To meet myself again

By Darby S. FisherPublished 5 months ago 2 min read
3
Reflecting on my Early Twenties
Photo by Marcos Paulo Prado on Unsplash

I don't like getting older.

I'm not getting colder.

Crying comes more easily,

like a dripping pipe in my chest.

I thought I would dry and dust,

but it's wet. Polished. Pounded.

like a hammered piece of sterling silver.

.

The rain makes me sad these days.

I can't remember the storm that changed

my perception of gray skies and dark clouds;

maybe I've always felt this way.

Believed my own lies for a while,

only to stare out a double-paned window

and realize.

I don't like it very much at all.

.

My commitment used to be a stronghold

but now I know how weak it is

under shaking self-preservation.

Would I really die for anything?

Anything at all?

My throat is tight, uneasy.

I don't know myself well enough to say.

Does that make me a coward?

Or just a girl?

.

When I was young,

I thought I knew myself better than anyone else

knew themselves.

What a folly. What a silly concept. What a girl.

Yellow to aquamarine to orange to sky blue to vivid pink to lavender.

Guess I'm a woman now.

I never expected to learn so much about myself.

Is it even true?

.

What makes me myself? How do I know?

Beliefs, thoughts, actions

Deep set, conflicting, clumsy

Have I failed at being myself?

Or am I just more true than ever?

.

Maybe I've always struggled to cry but can't stop when I do.
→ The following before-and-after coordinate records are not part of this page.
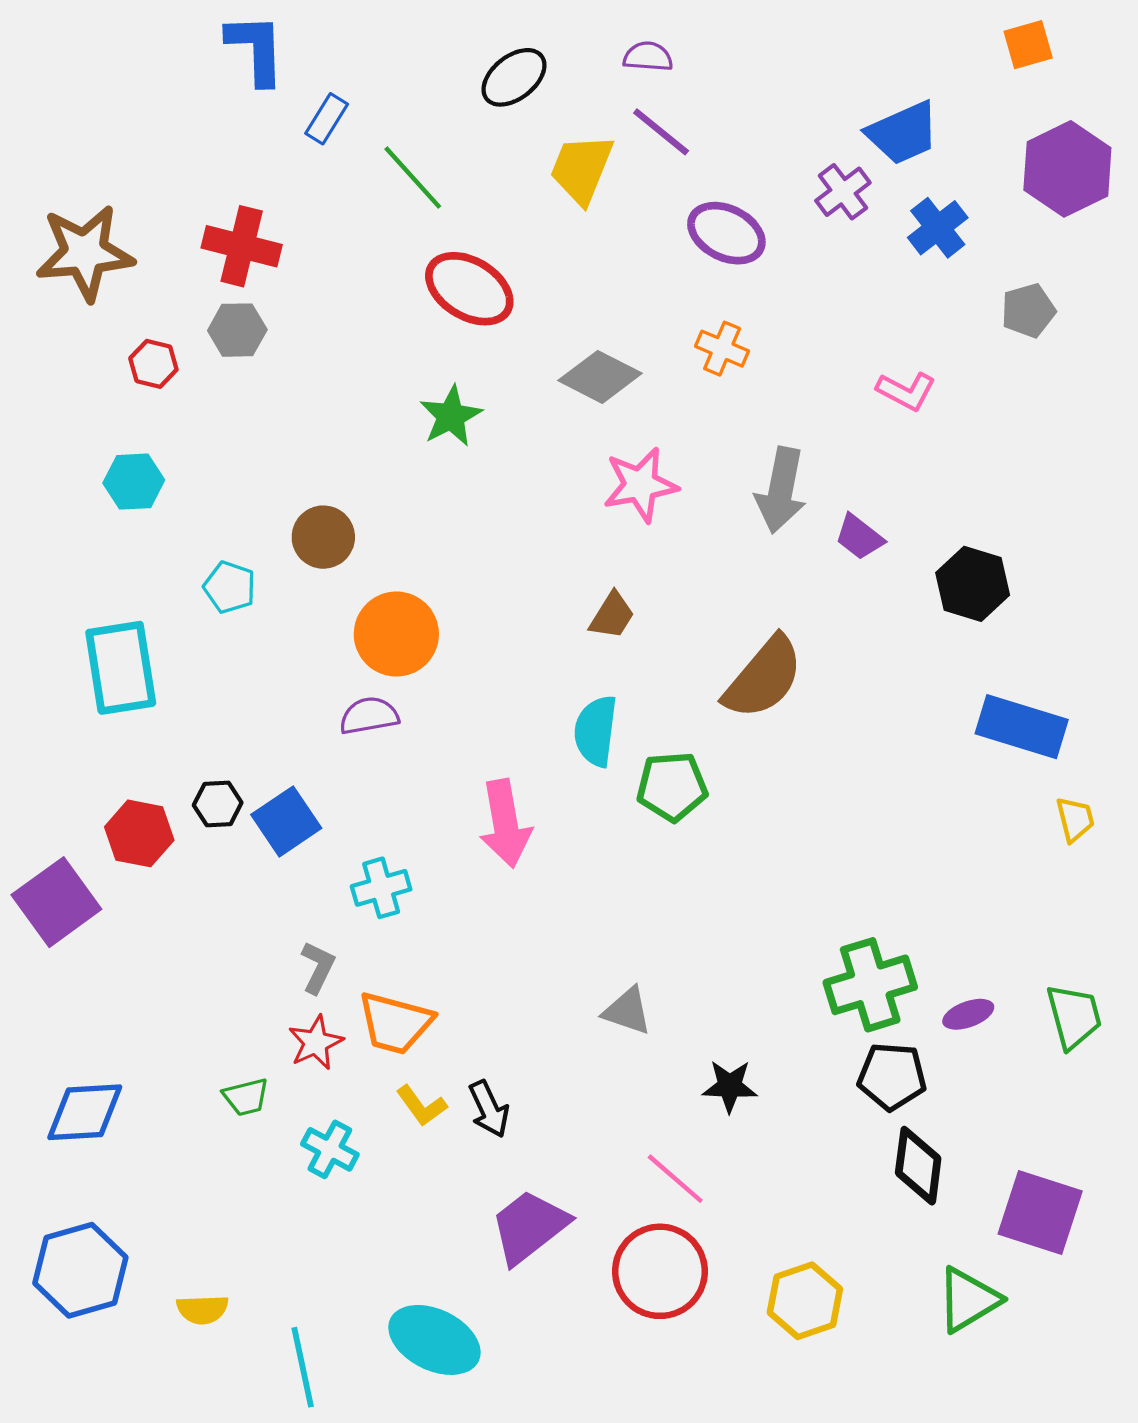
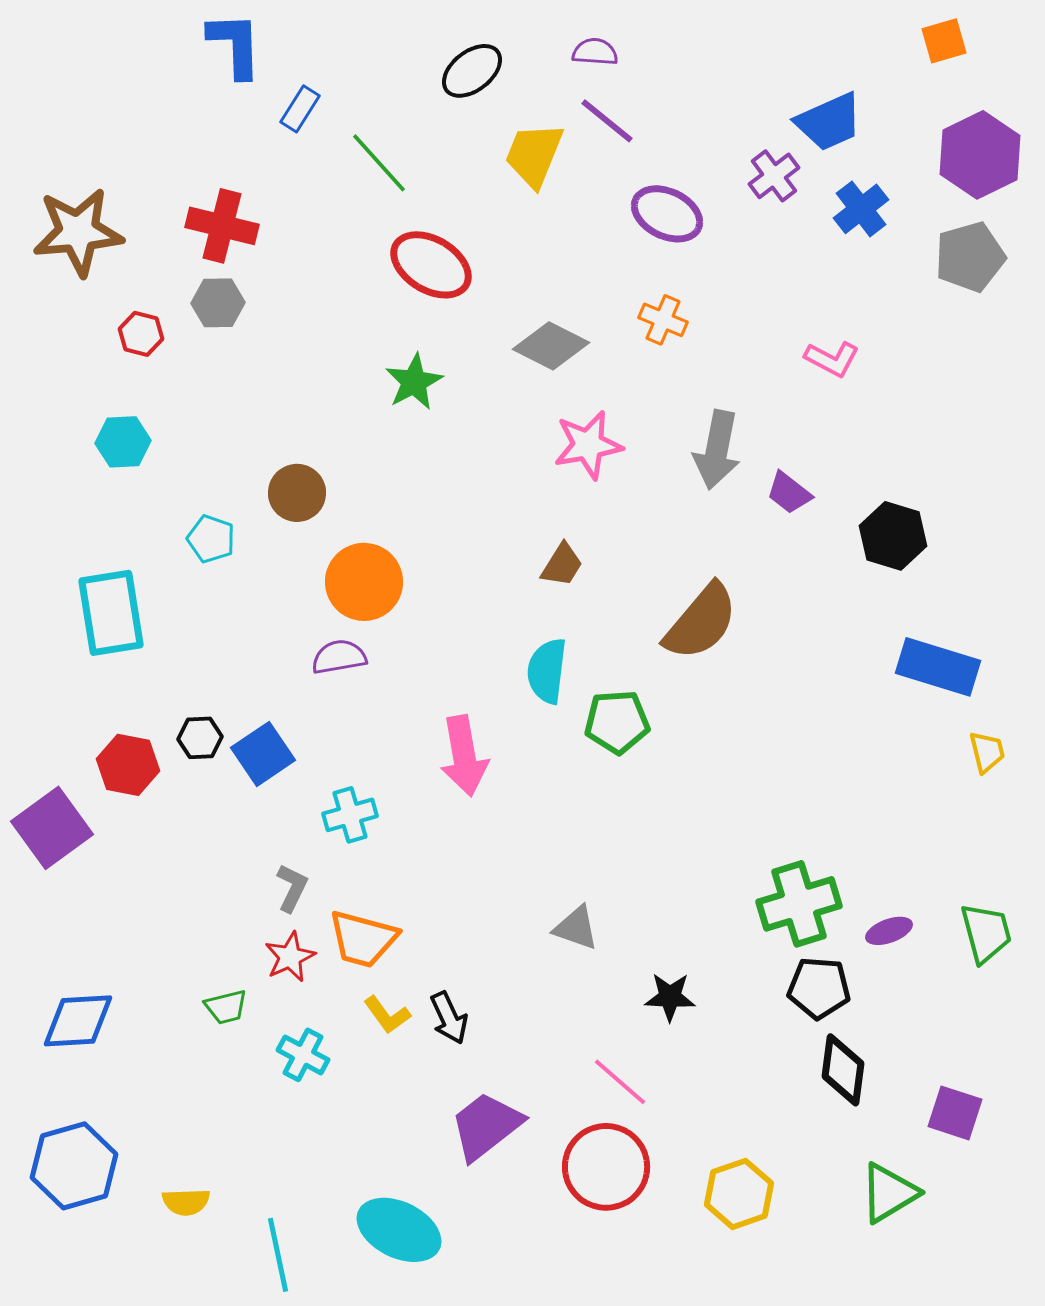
gray pentagon: (1028, 310) -> (970, 257), moved, size x1.4
purple square: (1040, 1213) -> (955, 1113), size x0.7

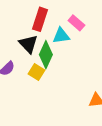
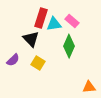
cyan triangle: (61, 36) -> (54, 24), moved
green diamond: (46, 55) -> (69, 46), moved

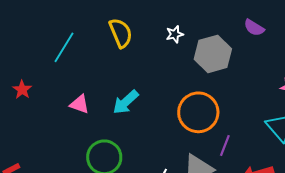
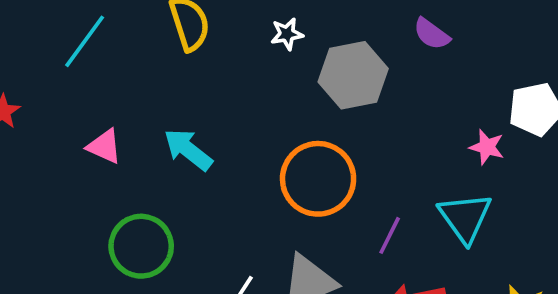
cyan arrow: (126, 102) -> (188, 150), turned 76
purple line: (225, 146) -> (390, 235), moved

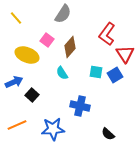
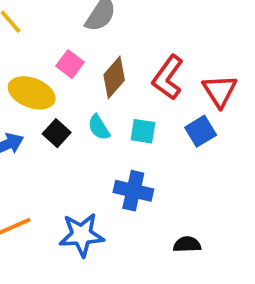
red L-shape: (107, 34) -> (168, 77), moved
cyan square: (96, 72) -> (143, 131), moved
black square: (32, 95) -> (57, 133), moved
black semicircle: (108, 134) -> (187, 244), turned 136

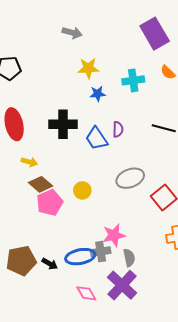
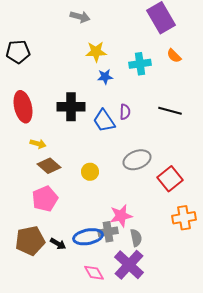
pink pentagon: (50, 203) -> (45, 199), moved

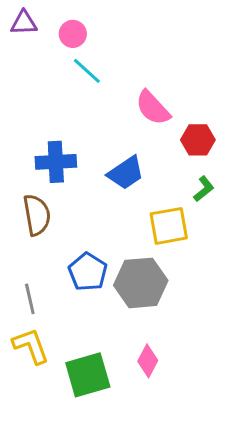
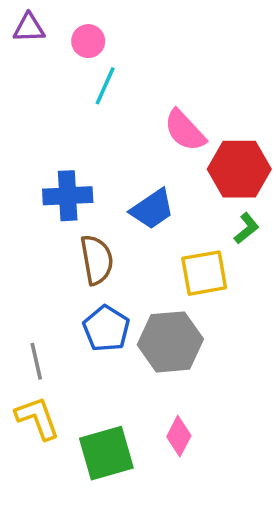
cyan line: (87, 71) -> (105, 86), turned 72
red hexagon: (198, 140) -> (239, 169), size x1.5
brown semicircle: (37, 215) -> (97, 260), moved

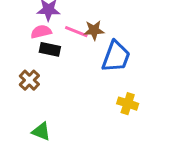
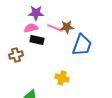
brown cross: (29, 80) -> (16, 55), moved, turned 32
yellow cross: (128, 104) -> (62, 78), moved

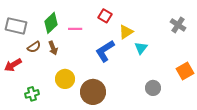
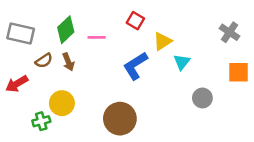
orange square: (185, 71) -> (239, 72), moved, turned 30
yellow circle: (65, 79) -> (62, 103), moved
gray circle: (153, 88) -> (202, 98), moved

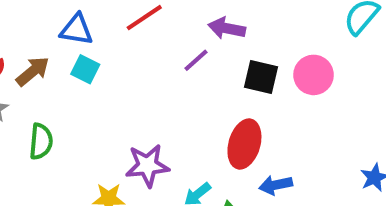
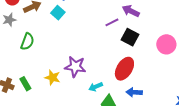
black square: (261, 77) -> (130, 37), moved

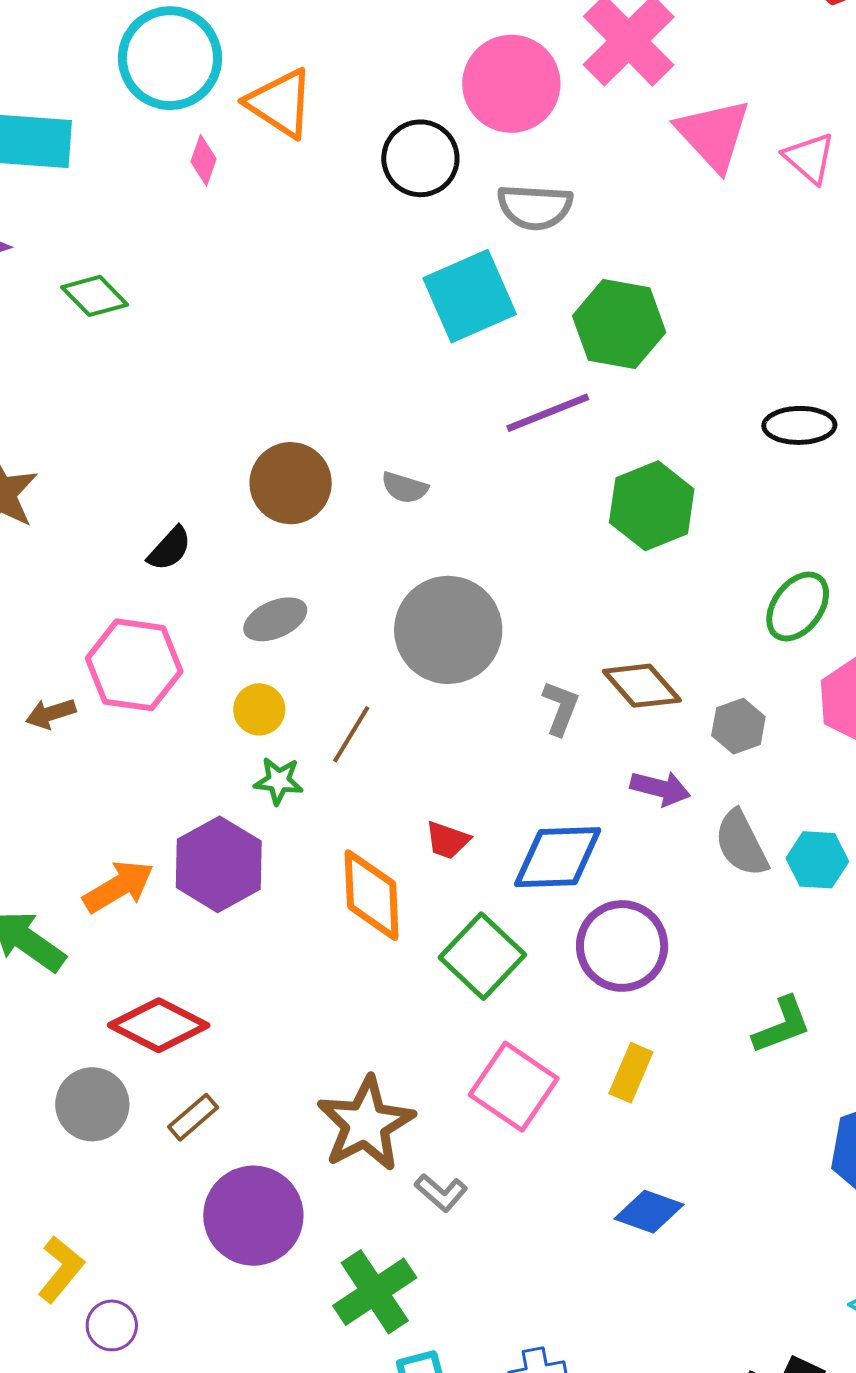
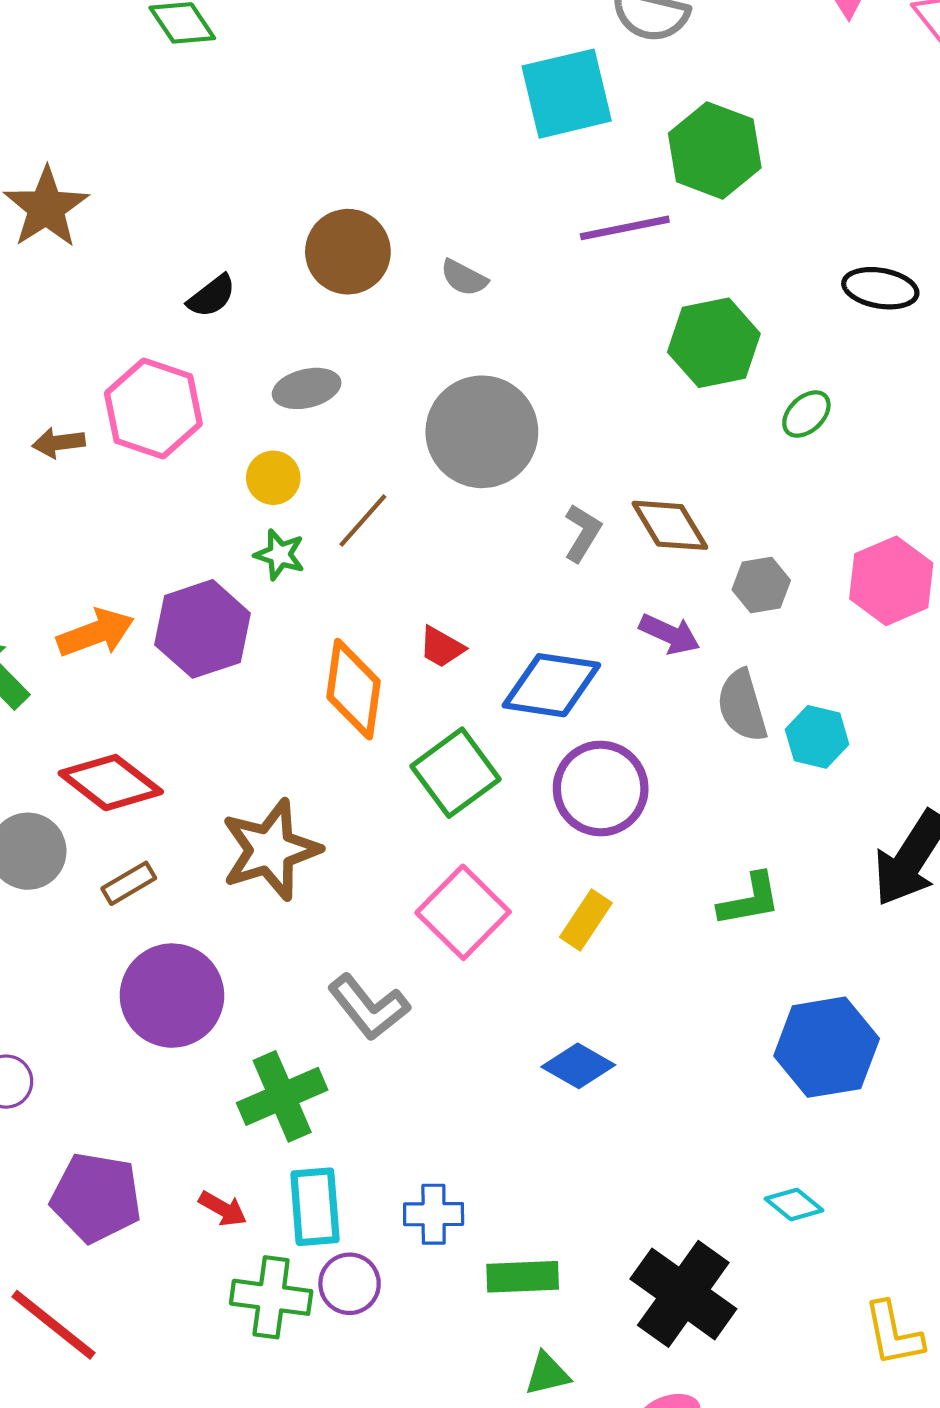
green ellipse: (798, 606) -> (806, 414), moved, size x0.7
brown star: (366, 1124) -> (271, 850), moved
gray L-shape: (441, 1193) -> (369, 1007), size x1.5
Maybe I've never been cold and dry but gentle in mood.

Maybe I've always liked the blue of the sky over gray.

Maybe my commitment holds fast in a different place.

.

Maybe I'm just getting to know myself again.

An older me, a different me.

A person who will always come to be.

I think I'm okay with that, with her.

With me.

inspirational
3

About the Creator

Darby S. Fisher

Young and tired writer of all sorts of things.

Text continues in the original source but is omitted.